Western Blot Analysis
C-PAE cells (1 × 106) were seeded in 10-cm
Petri dishes precoated with fibronectin (10 µg/ml) in the presence of
2% FCS containing 3 ng/ml bFGF. Endostatin was added at 10 µg/ml,
and cells were harvested at 12, 24, and 28 h after treatment.
Cells were washed three times in PBS buffer, pH 7.4, and the cells were
resuspended in 1 ml of 1× EBC buffer (50 mM Tris-HCl, pH
8.0, 120 mM NaCl, 1% Nonidet P-40) containing freshly
added complete protease inhibitor tablet (Boehringer Mannheim), 100 µg/ml Pefabloc, 1 µg/ml pepstatin. The protein concentration in
whole cell lysate was measured by the bicinchoninic acid method. 30 µg of whole cell extract was loaded onto a 4-15% gradient
polyacrylamide gel. Transfer was performed using a semi-dry transblot
apparatus (Bio-Rad). The membrane was blocked in wash buffer (1×
Tris-buffered saline) with 5% nonfat dry milk and incubated at
37 °C for 1 h. Goat antibody directed against human Bcl-2
(N-19) {sc-492-G} was purchased from Santa Cruz Biotechnology
(Santa Cruz, CA). Affinity purified mouse polyclonal antibody against
Bax (B-9) {sc7490} and Bcl-XS/L {sc1690} were
purchased from the same manufacturer. Polyclonal anti-actin antibody
(Sigma) was used to normalize for protein loading. Secondary antibodies
were anti-goat, mouse and rabbit immunoglobulin conjugated to
horseradish peroxidase (Amersham Pharmacia Biotech). The
immunoreactivity was detected with an enhanced chemiluminescence
reagent (Pierce). Images were scanned using a flat bed scanner
(Scan-Jet 4C) and quantitated by the NIH image 1.61 software.
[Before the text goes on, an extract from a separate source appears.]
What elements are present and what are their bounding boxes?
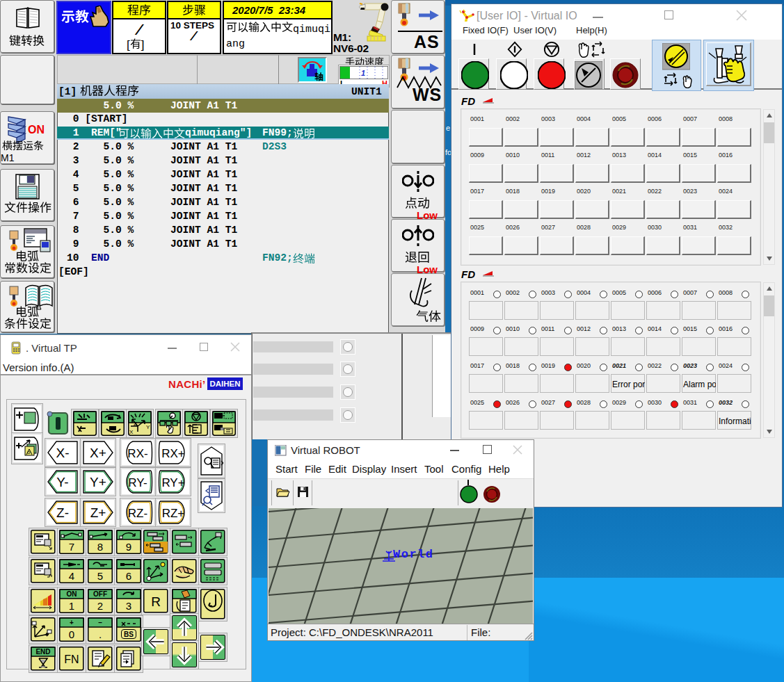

Normalization was done by dividing the Bcl-2 signal by that of actin
within each experiment.
Endostatin Changes the Morphology of Endothelial Cells--
When
proliferating, C-PAE cells were treated with mouse endostatin at a
concentration of 10 µg/ml, the cells rounded (Fig. 1A) and detached from the
fibronectin-coated plate. In the controls, the cells showed intact
endothelial cell morphology, whereas endostatin-treated cells appeared
rounded and showed membrane blebbing characteristic of apoptotic cells.
We have also observed similar effects with endostatin-treated bovine
adrenal cortex capillary endothelial and bovine aorta endothelial cells
(data not shown), but C-PAE cells showed the most dramatic effect.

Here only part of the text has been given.